PARRAFO>Dando prueba de una tardía sensatez, la Intendencia Municipal de Montevideo ha emprendido un control de los carros hurgadores. Les impone una sanción que consiste en requisar el carro, extremo que ha sido aplicado en sesenta oportunidades durante el mes de enero, aunque cuarenta y siete de esos vehículos ya han sido devueltos a sus conductores. En el 55% de esos casos, la medida fue impuesta porque el carro carecía de documentación o no se encontraba en condiciones reglamentarias, aunque sería bueno saber lo que la Intendencia considera reglamentario, a juzgar por el estado general de los carros.
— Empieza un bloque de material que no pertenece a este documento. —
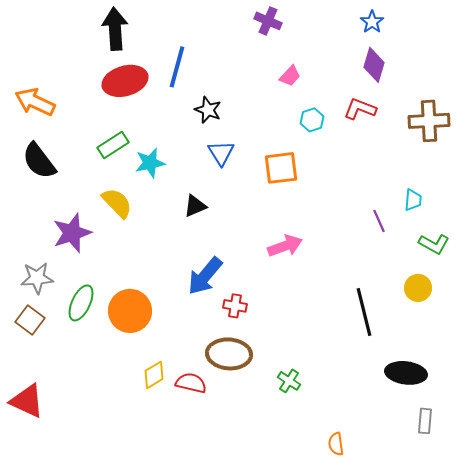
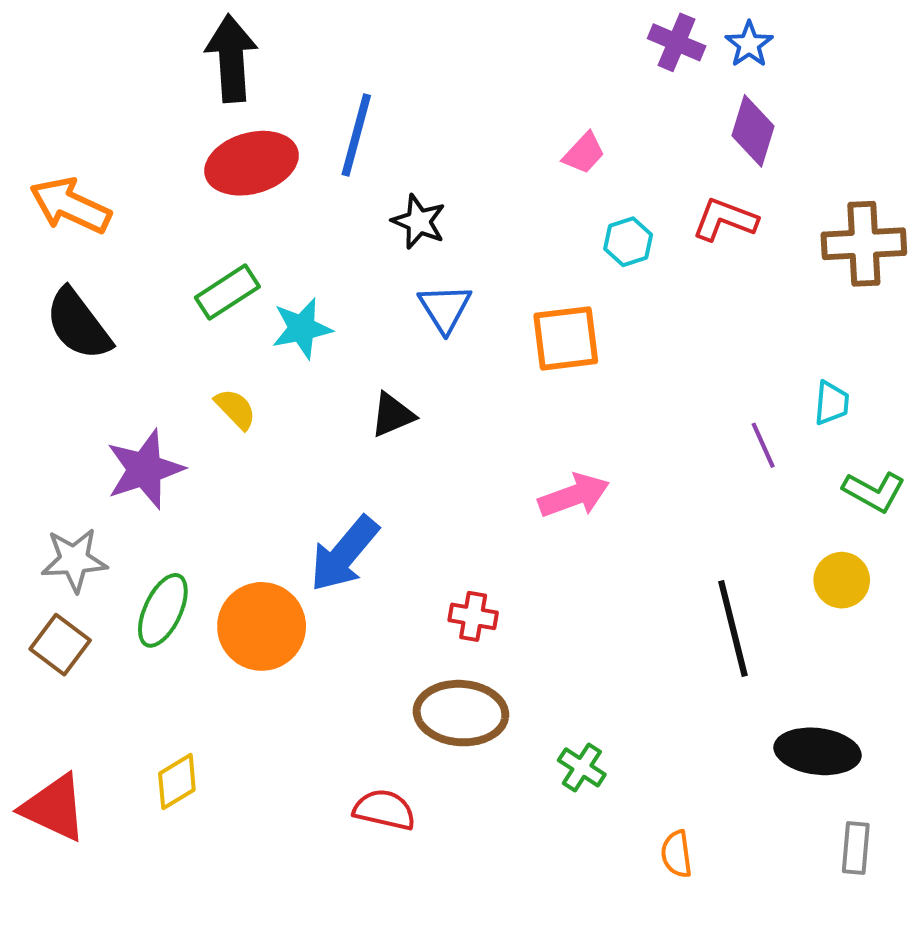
purple cross: (268, 21) -> (677, 42), moved
yellow semicircle: (117, 203) -> (235, 409), size x0.7
blue arrow: (205, 276) -> (344, 554), moved
yellow diamond: (154, 375) -> (177, 782), moved
red semicircle: (191, 383) -> (384, 810), moved
orange semicircle: (336, 444) -> (677, 854), moved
En otro 20% la sanción se aplicó porque circulaban por lugares prohibidos, el 10% fue por llevar menores a bordo, otro 10% fue por tirar residuos fuera del contenedor y un 5% restante fue por cometer infracciones de tránsito.
Los hurgadores reaccionaron ante esas medidas y el miércoles 13 marcharon hacia la explanada municipal, a la que treparon con carros y caballos hasta situarse junto a las puertas del edificio. Hubo revuelo y proclamas embravecidas con apoyo de Adeom, el inefable sindicato de los funcionarios comunales, el mismo que desde hace años goza de ajustes salariales por el 100% del IPC, entre múltiples beneficios que no alcanzan a ningún otro sector de la administración pública. Ese gremio mantiene sin embargo una actitud beligerante (con extremos de violencia espectacular) ante las pacientes autoridades municipales. La marcha de los hurgadores le sirvió a Adeom para subirse una vez más al carro.
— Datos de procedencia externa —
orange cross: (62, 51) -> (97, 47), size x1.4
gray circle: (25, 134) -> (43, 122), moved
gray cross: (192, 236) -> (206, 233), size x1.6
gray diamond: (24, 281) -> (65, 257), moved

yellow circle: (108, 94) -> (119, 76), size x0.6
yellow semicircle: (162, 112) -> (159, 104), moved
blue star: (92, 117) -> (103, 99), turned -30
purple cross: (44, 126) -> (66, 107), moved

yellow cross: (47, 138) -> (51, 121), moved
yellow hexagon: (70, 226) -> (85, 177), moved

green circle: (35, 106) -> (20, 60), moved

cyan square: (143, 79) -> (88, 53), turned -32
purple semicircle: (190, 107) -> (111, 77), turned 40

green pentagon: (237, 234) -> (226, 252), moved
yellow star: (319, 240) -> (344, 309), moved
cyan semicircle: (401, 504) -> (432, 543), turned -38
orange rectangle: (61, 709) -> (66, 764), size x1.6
No es fácil ponerse en el lugar de los hurgadores para interpretar la realidad desde su punto de vista, una marginalidad en la cual tampoco es fácil entender ni aceptar las medidas que la Intendencia ha implementado para ellos. Cuando el director de Desarrollo Ambiental de la comuna explica que la requisa de carros es la única sanción aplicable en la materia, eso puede ser comprendido por buena parte de la sociedad pero no por un sector periférico como el de los hurgadores, cuyo nivel de desarrollo intelectual, social y económico los coloca fuera de ese ámbito disciplinario y los convierte en interlocutores casi inaccesibles cuando se trata de negociar con ellos, como ocurrió el viernes 15 durante la reunión con representantes municipales, de la cual los hurgadores se retiraron.
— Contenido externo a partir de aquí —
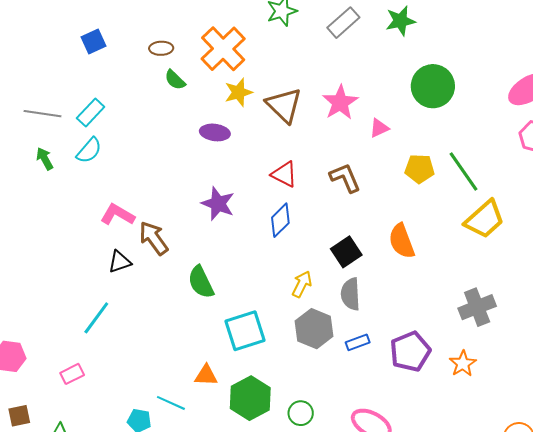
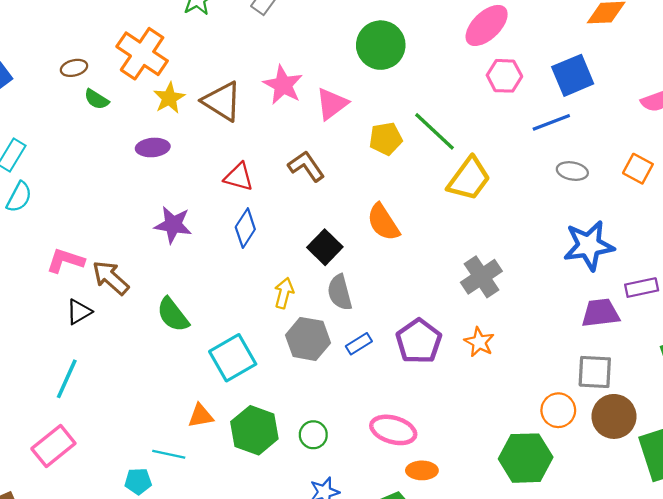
pink triangle: (379, 128) -> (332, 104), size x1.5
pink rectangle: (72, 374) -> (53, 446), size x1.6

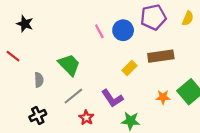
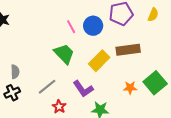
green trapezoid: (69, 65) -> (64, 54), moved
yellow rectangle: (130, 68) -> (99, 61), size x1.5
black cross: (38, 115) -> (12, 93), moved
Llegar a ese bloqueo cuando la ciudad ya tiene más de 9.000 carros circulando por sus calles (a los que sigue sumándose promedialmente uno más por día, según se calcula) es un extremo cuya responsabilidad recae por completo en las autoridades, no sólo las actuales sino las de las últimas décadas, que han sido indulgentes con el fenómeno de los carros por razones que cabe achacar a un cómodo simulacro de humanitarismo que termina fomentando lo que debió remediar en tiempo y forma. El truculento desfile de carros cargados hasta el tope, marchando por todos lados detrás de caballos que tocan visiblemente el límite de sus fuerzas y conducidos por menores y mayores ya habituados a ese oficio, es un despliegue obsceno pero también uno de los escándalos imperdonables de la clase dirigente -nacional y municipal- que conviene establecer como raíz del problema.
Esa situación ya es irreparable, dado el volumen de la flota de carros, pero va acompañada de la hipocresía oficial, que emplea un vocabulario eufemístico (clasificadores, residuos, matriculación) para referirse a un caso cuya gravedad sólo se asume si se le aplica el léxico correspondiente. Los hurgadores manipulan la inmundicia, se zambullen en los desperdicios de los contenedores, corren así riesgos sanitarios -propios y ajenos- que una ciudad del siglo XXI no debería admitir, condenan a sus hijos a una suerte similar al arrearlos en su faena callejera, someten al resto de la población a un papel de rehén, como observadora impotente de ese paisaje infamante, y sacrifican a los caballos en un desalmado régimen de tracción que conviene agregar a semejante cuadro de degradaciones.
Ahora los hurgadores son muchos miles y han llegado al umbral de la Intendencia. Tienen su gremio y no están capacitados para escuchar razones. Se han transformado en una fuerza, cuya irregularidad operativa es el fruto de la irresponsabilidad oficial, que en su momento legalizó con matrículas lo que parecía desde todo punto de vista inaceptable. Compadecerse de quienes viajan sobre los carros, tener conciencia de su situación y tomar en cuenta su desventura, obliga ante todo a señalar con el dedo la frivolidad de las autoridades que les abrieron paso, creyendo que un problema de endiablada complejidad podía reducirse a la sencillez de un empadronamiento.